There are a number of limitations to our study methodology that need some discussion. First, there was variability in the test source of the FSIQ scores used in our analyses. We included a number of different standardized intelligence tests rather than limiting the source of information to only one or two IQ tests. We did limit our source of intelligence results to tests that shared common features with respect to comprehensive and individually administered tests of intelligence that had been administered within a three-year window of the DABS administration. Because our sample did not include individuals with severe to profound deficits in intellectual functioning, we were unable to verify if individuals with the most severe levels of deficits presented higher correlation coefficients than those without significant intellectual functioning deficits or only mild deficits of intellectual functioning. Another limitation that should be considered when interpreting our findings is the small sample size. Although a general rule of thumb cited indicated that a sample > 50 could be sufficient when using correlation coefficients to estimate the relationship between two variables, our small sample size limited our ability to further explore the potential moderating effects of age or gender on our obtained correlation coefficients.
Our findings using the DABS are consistent with previously published findings that reported a moderate to modest correlation between adaptive behavior and intelligence, concluding that these two constructs of human functioning are separate and independent. Our findings are also consistent with previously published research examining the strength of the relationship between intelligence and the separate adaptive behavior domains, finding that the strongest relationship was between conceptual adaptive skills and intelligence, followed by practical adaptive skills, and social adaptive skills.
The AAIDD manual [2] had stated the assumption that with appropriate personalized supports, the life functioning of persons with intellectual disability generally will improve. This is an important notion that too often goes ignored. Previous research has shown that adaptive behavior skills are more strongly related to more favorable life outcomes and personal autonomy in adulthood than the construct of intelligence [33]. Adaptive skills can be taught throughout life and improved adaptive skills will contribute to improving the person’s overall functioning and adaptation across community settings, making it an important outcome to focus on [8]. Another study [34] examined the contribution of parent expectations in relation to levels of adaptive functioning in predicting post-high school outcomes.

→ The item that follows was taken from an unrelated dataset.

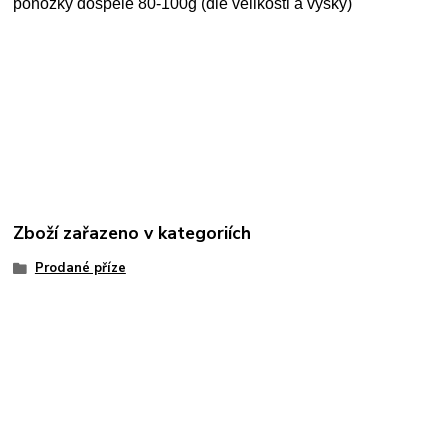
ponožky dospělé 80-100g (dle velikosti a výšky)
Zboží zařazeno v kategoriích
Prodané příze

Parent expectations alone were insufficient to predict better post-school outcomes, concluding that adaptive behavior played a critical role in post-school success for young adults with intellectual disability [34].
Finally, from a diagnostic process approach, these findings support the notion that these two constructs are related but distinct, and thus are equally important when making a determination of intellectual disability. As previously argued in [35], these two constructs are independent and must both be assessed for the purpose of ruling in or ruling out of a diagnosis of intellectual disability. The order of which a construct is assessed first is not relevant as long as both are assessed with equal rigor. Clinicians and researchers cannot assume that the presence of significant deficits in one construct automatically predicts the presence of significant deficits in the other construct, hence both must be independently and rigorously assessed in all cases when making a diagnosis of intellectual disability [35].